1. Technical Field
The present disclosure relates to a method for making carbon nanotube film.
2. Description of Related Art
Carbon nanotubes (CNTs) are a novel carbonaceous material and have received a great deal of interest since the early 1990s. Carbon nanotubes have interesting and potentially useful electrical and mechanical properties. Due to these and other properties, carbon nanotubes have become an important new material for use in a variety of fields. However, the acquired carbon nanotubes are generally in a form of particles or powder and that is inconvenient for applications.
Currently, different methods are widely used for fabricating carbon nanotube films including a growing method, a spraying method, and a Langmuir-Blodgett (LB) method.
In the growing method, a carbon nanotube film is grown on a substrate by using a chemical vapor deposition (CVD). Multiple catalyst layers are formed on the substrate and reaction conditions of the CVD is controlled. In the spraying method, carbon nanotubes, dispersed in a solvent, are sprayed on a substrate, and the solvent is dried to form a carbon nanotube film. In the LB method, carbon nanotubes are dispersed in a solvent to form a solution, and another solution having a different density is mixed with the carbon nanotube solution, thereby causing the carbon nanotubes to float on the surface of the mixture to form a carbon nanotube film.

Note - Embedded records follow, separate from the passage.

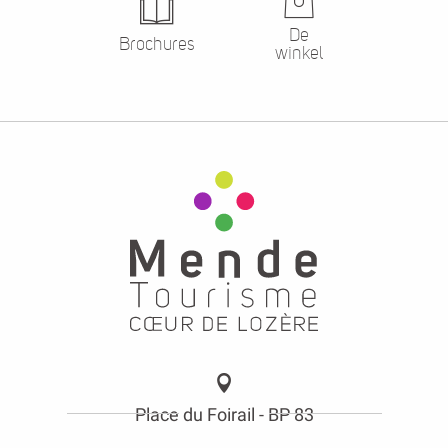
De
Brochures
winkel
Place du Foirail - BP 83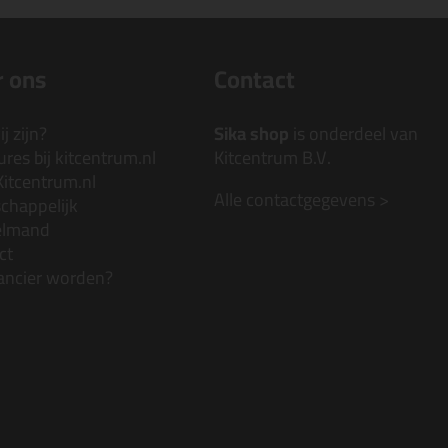
 ons
Contact
j zijn?
Sika shop
is onderdeel van
res bij kitcentrum.nl
Kitcentrum B.V.
Kitcentrum.nl
Alle contactgegevens >
chappelijk
elmand
ct
ancier worden?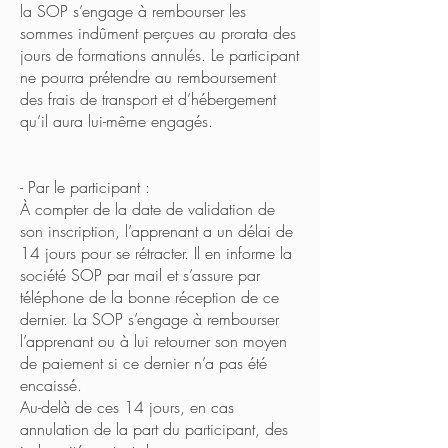
la SOP s’engage à rembourser les
sommes indûment perçues au prorata des
jours de formations annulés. Le participant
ne pourra prétendre au remboursement
des frais de transport et d’hébergement
qu’il aura lui-même engagés.
- Par le participant :
À compter de la date de validation de
son inscription, l’apprenant a un délai de
14 jours pour se rétracter. Il en informe la
société SOP par mail et s’assure par
téléphone de la bonne réception de ce
dernier. La SOP s’engage à rembourser
l’apprenant ou à lui retourner son moyen
de paiement si ce dernier n’a pas été
encaissé.
Au-delà de ces 14 jours, en cas
annulation de la part du participant, des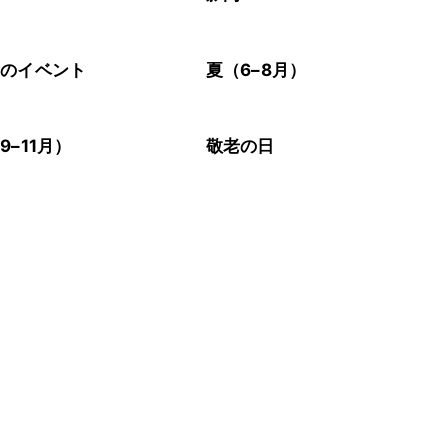
節のイベント
夏（6–8月）
9–11月）
敬老の日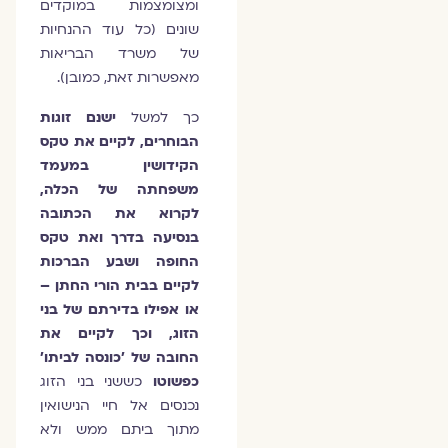
ומצומצמות במוקדים
שונים (כל עוד ההנחיות
של משרד הבריאות
מאפשרות זאת, כמובן).
כך למשל
ישנם זוגות
הבוחרים, לקיים את טקס
הקידושין במעמד
משפחתה של הכלה,
לקרוא את הכתובה
בנסיעה בדרך ואת טקס
החופה ושבע הברכות
לקיים בבית הורי החתן –
או אפילו בדירתם של בני
הזוג, וכך לקיים את
החובה של 'כונסה לביתו'
כפשוטו
כששני בני הזוג
נכנסים אל חיי הנישואין
מתוך ביתם ממש ולא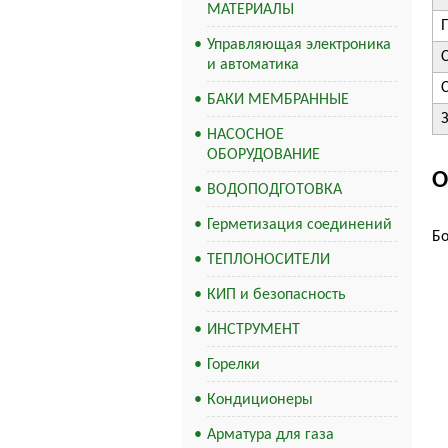
МАТЕРИАЛЫ
Управляющая электроника
и автоматика
БАКИ МЕМБРАННЫЕ
НАСОСНОЕ
ОБОРУДОВАНИЕ
О
ВОДОПОДГОТОВКА
Герметизация соединений
Бо
ТЕПЛОНОСИТЕЛИ
КИП и безопасность
ИНСТРУМЕНТ
Горелки
Кондиционеры
Арматура для газа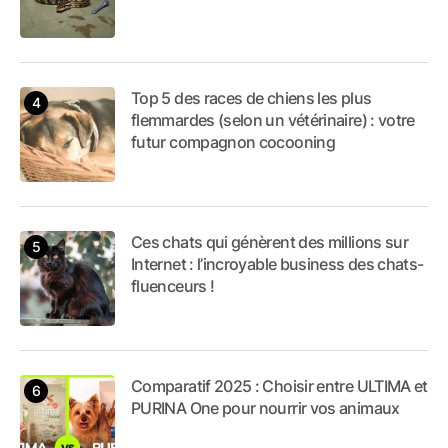
Top 5 des races de chiens les plus
flemmardes (selon un vétérinaire) : votre
futur compagnon cocooning
Ces chats qui génèrent des millions sur
Internet : l’incroyable business des chats-
fluenceurs !
Comparatif 2025 : Choisir entre ULTIMA et
PURINA One pour nourrir vos animaux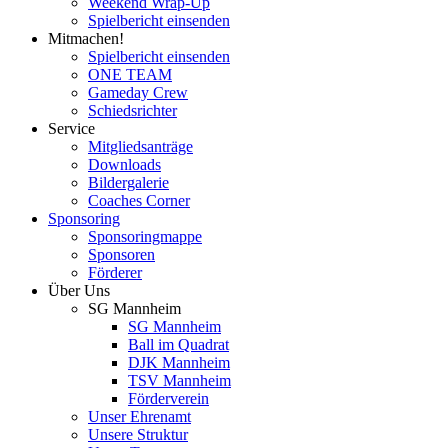
Weekend Wrap-Up
Spielbericht einsenden
Mitmachen!
Spielbericht einsenden
ONE TEAM
Gameday Crew
Schiedsrichter
Service
Mitgliedsanträge
Downloads
Bildergalerie
Coaches Corner
Sponsoring
Sponsoringmappe
Sponsoren
Förderer
Über Uns
SG Mannheim
SG Mannheim
Ball im Quadrat
DJK Mannheim
TSV Mannheim
Förderverein
Unser Ehrenamt
Unsere Struktur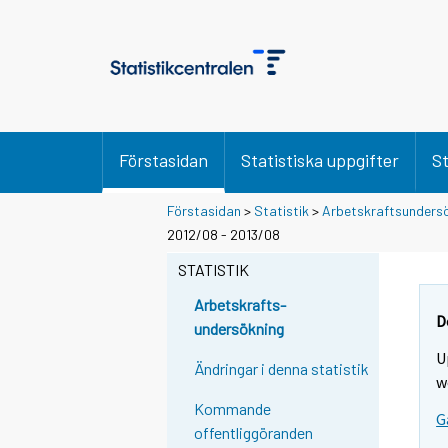
Förstasidan
Statistiska uppgifter
St
Förstasidan
>
Statistik
>
Arbetskraftsunders
2012/08 - 2013/08
STATISTIK
Arbetskrafts-
D
undersökning
U
Ändringar i denna statistik
w
Kommande
G
offentliggöranden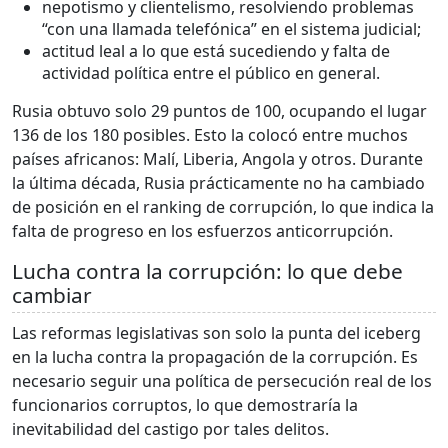
nepotismo y clientelismo, resolviendo problemas
“con una llamada telefónica” en el sistema judicial;
actitud leal a lo que está sucediendo y falta de
actividad política entre el público en general.
Rusia obtuvo solo 29 puntos de 100, ocupando el lugar
136 de los 180 posibles. Esto la colocó entre muchos
países africanos: Malí, Liberia, Angola y otros. Durante
la última década, Rusia prácticamente no ha cambiado
de posición en el ranking de corrupción, lo que indica la
falta de progreso en los esfuerzos anticorrupción.
Lucha contra la corrupción: lo que debe
cambiar
Las reformas legislativas son solo la punta del iceberg
en la lucha contra la propagación de la corrupción. Es
necesario seguir una política de persecución real de los
funcionarios corruptos, lo que demostraría la
inevitabilidad del castigo por tales delitos.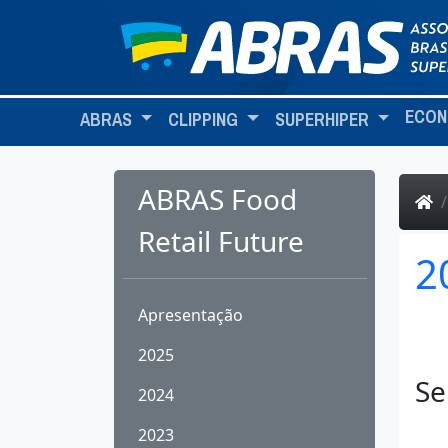
ECON
ABRAS
CLIPPING
SUPERHIPER
ABRAS Food
Retail Future
2
Apresentação
2025
Se
2024
2023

However, the carbon nanotube film manufactured by the growing method is not a free standing film. The thickness of the carbon nanotube film manufactured by the spraying method is not uniform. Carbon nanotubes in the carbon nanotube film acquired by the LB method are disorderly aligned.
Referring to FIG. 6, a conventional method for making the carbon nanotube film, according to the prior art, includes: (a) providing a carbon nanotube array 12; (b) pulling out a carbon nanotube film 14 from the carbon nanotube array 12 by using an adhesive tape. In step (b), the carbon nanotube array 12 is contacted by the adhesive tape, and the adhesive tape is moved at a speed along a direction substantially perpendicular to a growth orientation of carbon nanotubes, thereby drawing a carbon nanotube film 14 from the carbon nanotube array 12. The carbon nanotubes in the carbon nanotube film 14 can be distributed uniformly and aligned orderly. However, the adhesive tape is soft, a flat contacting surface between the carbon nanotube array 12 and the adhesive tape cannot be easily formed. Therefore, the carbon nanotubes cannot be firmly adhered on the contact surface, during the drawing process some of the carbon nanotubes may detach from the adhesive tape, the carbon nanotubes contacted with the adhesive tape cannot be simultaneously pulled off from the substrate. Thus, a discontinuous spot 16 can be appeared in the carbon nanotube array 12, and a nonuniform thickness or a gap can be formed in the carbon nanotube film 14. The discontinuous spot 16 can be a small inflexion which appears in a boundary between the carbon nanotube array 12 and the carbon nanotube film 14 when the carbon nanotubes adhered by the adhesive tape are not synchronously pulled away from the substrate.
What is needed, therefore, is to provide a method for making a more continuous and uniform carbon nanotube film.